International students are pumping millions into the Manawatue economy every year.
New research ordered by the Central Economic Development Agency has uncovered that overseas students’ bring more than $90 million to the region a year.
The sector is important for Manawatu and is growing at a healthy rate, the agency’s international education development manager Judy Bennett-Smith says.
Add in Whanganui and the total figure tops $100m.
READ MORE: * International students choosing to study in Wellington over other parts of the country* The rise of international education * International student visa numbers increase but Wreda says Wellington needs more
The agency commissioned the Infometrics report for the 2015/16 financial year, using data from government agency Education New Zealand. Previous similar reports examined the entire country rather than focus on local trends, she said.
“This is kind of a benchmark document. We haven’t had this amount of specificity before.”

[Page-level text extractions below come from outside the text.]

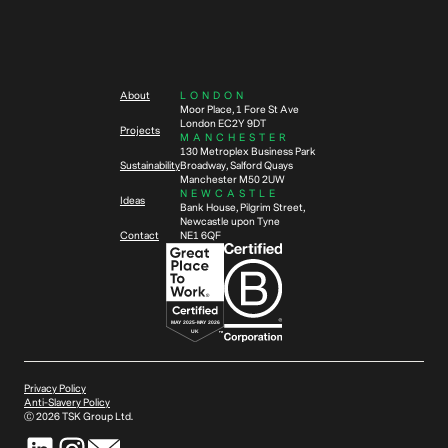
About
LONDON
Moor Place, 1 Fore St Ave
London EC2Y 9DT
Projects
MANCHESTER
130 Metroplex Business Park
Sustainability
Broadway, Salford Quays
Manchester M50 2UW
NEWCASTLE
Ideas
Bank House, Pilgrim Street,
Newcastle upon Tyne
Contact
NE1 6QF
Privacy Policy
Anti-Slavery Policy
Ⓒ
2026
TSK Group Ltd.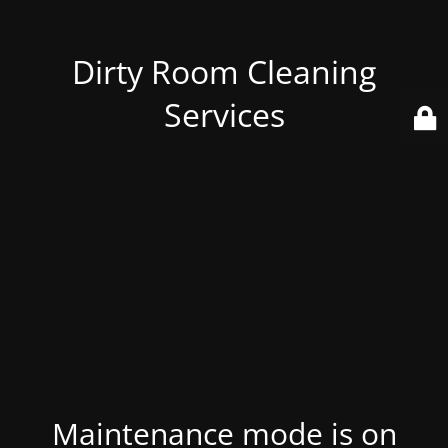
Dirty Room Cleaning
Services
Maintenance mode is on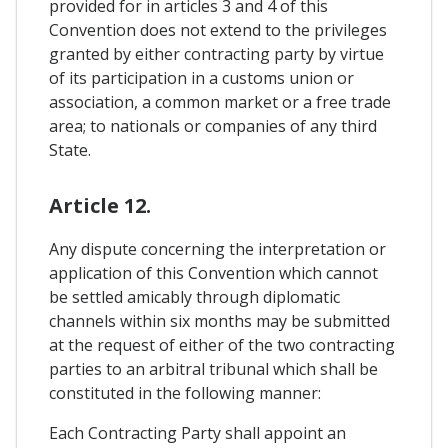
provided for in articles 3 and 4 of this
Convention does not extend to the privileges
granted by either contracting party by virtue
of its participation in a customs union or
association, a common market or a free trade
area; to nationals or companies of any third
State.
Article 12.
Any dispute concerning the interpretation or
application of this Convention which cannot
be settled amicably through diplomatic
channels within six months may be submitted
at the request of either of the two contracting
parties to an arbitral tribunal which shall be
constituted in the following manner:
Each Contracting Party shall appoint an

The report shows the sector supports 589 jobs, and each international student in the Manawatu and Whanganui area spends an average of $33,221 annually on tuition and living costs.
The report shows $93m of the $100m comes from Manawatu, from which the region gains $67.8m in economic value.
Although regional trends weren’t previously available, Bennett-Smith said estimates based on student visa data were previously used.
“It just shows that we’ve had steadiness over the years, apart from 2016 where it was a bit lower because there were some changes to immigration that year around English language requirements, so numbers dropped off.
“But we’ve actually come back up, so it shows our region hasn’t been affected in the long term. We’re not growing rapidly or dropping off, and that’s what we want.”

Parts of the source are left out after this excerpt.